Even with this setback, Griffing continued to help better the lives of the freedpeople. She worked with her government contacts to help freedpeople find jobs in the north, and sometimes travelled with them to make sure they arrived safely. The Freedmen's Bureau worked with Griffing on this project, providing barracks in Rhode Island, offices in New York City, and fund for rent and other necessary expenses. By 1867, Griffing was working for the Freedmen's Bureau once more, this time as an agent for the Capitol Hill and Navy Yard districts. Throughout her tenure, Griffing fought for increased aid for the freedpeople, as well as continuing her efforts at finding employment for African Americans in the north. She also kept contact with her associates in the federal government and in private aid organizations in order to obtain as much aid as possible for the destitute of Washington, D.C. Griffing worked as an agent for the Freedmen's Bureau until it ran out of funding and was forced to stop providing aid in late 1869. She continued working to aid freedpeople through the National Freedmen's Aid Association of the District of Columbia until her death in 1872.

== Work for women’s rights ==

In addition to her work for the freedpeople of Washington, D.C., Griffing was also a women's rights activist. In the 1850s, Griffing became involved with women's rights organizations, making contact with women like Susan B. Anthony who would inspire her to fight for the rights of women as well as African Americans. Throughout the 1850s, Griffing joined various feminist organizations, such as the Ohio Women's Rights Association, which she became the president of in 1853. Shortly after President Abraham Lincoln gave the Emancipation Proclamation in 1863, Griffing joined the Women's Loyal National League as a lecturing agent, where she helped collect thousands of signatures for a women's antislavery petition that was eventually presented to the United States Congress by Charles Sumner. Griffing was also active in the temperance movement that was popular amongst many feminist activists during the nineteenth and early twentieth centuries.

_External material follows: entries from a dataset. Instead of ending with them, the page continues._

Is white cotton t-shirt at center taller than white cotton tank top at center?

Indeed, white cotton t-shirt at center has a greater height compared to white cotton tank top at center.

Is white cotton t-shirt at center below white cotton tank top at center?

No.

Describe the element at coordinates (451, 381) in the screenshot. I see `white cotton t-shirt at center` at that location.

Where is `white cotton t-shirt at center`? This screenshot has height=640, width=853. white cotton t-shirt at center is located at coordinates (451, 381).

While in Washington, D.C., Griffing maintained her dedication to women's rights and the cause of suffrage. In 1866 she helped found the American Equal Rights Association, whose purpose was to promote equality and suffrage for all people no matter their race or sex; she also served as its first vice-president. Griffing became the president of District of Columbia woman suffrage association in 1867, where she helped monitor guide suffrage activities in Washington, D.C. In 1869, along with Susan B. Anthony, Elizabeth Cady Stanton, and other prominent reformers, Griffing joined the National Woman Suffrage Association and acted as its corresponding secretary.

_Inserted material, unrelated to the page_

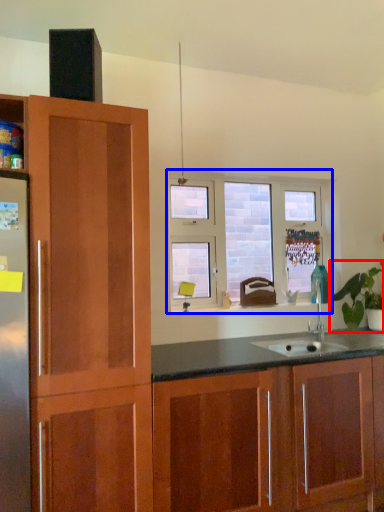 Question: Among these objects, which one is nearest to the camera, houseplant (highlighted by a red box) or window (highlighted by a blue box)?

Choices:
 (A) houseplant
 (B) window

Answer: (A)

Josephine Griffing died in 1872 in Washington, D.C., with her cause of death listed as "consumption" (tuberculosis). She was 57 at the time, and was survived by her husband and her three daughters.

==Remembrance==
The first volume of History of Woman Suffrage, published in 1881, states, “THESE VOLUMES ARE AFFECTIONATELY INSCRIBED TO THE Memory of Mary Wollstonecraft, Frances Wright, Lucretia Mott, Harriet Martineau, Lydia Maria Child, Margaret Fuller, Sarah and Angelina Grimké, Josephine S. Griffing, Martha C. Wright, Harriot K. Hunt, M.D., Mariana W. Johnson, Alice and Phebe Carey, Ann Preston, M.D., Lydia Mott, Eliza W. Farnham, Lydia F. Fowler, M.D., Paulina Wright Davis, Whose Earnest Lives and Fearless Words, in Demanding Political Rights for Women, have been, in the Preparation of these Pages, a Constant Inspiration TO The Editors”.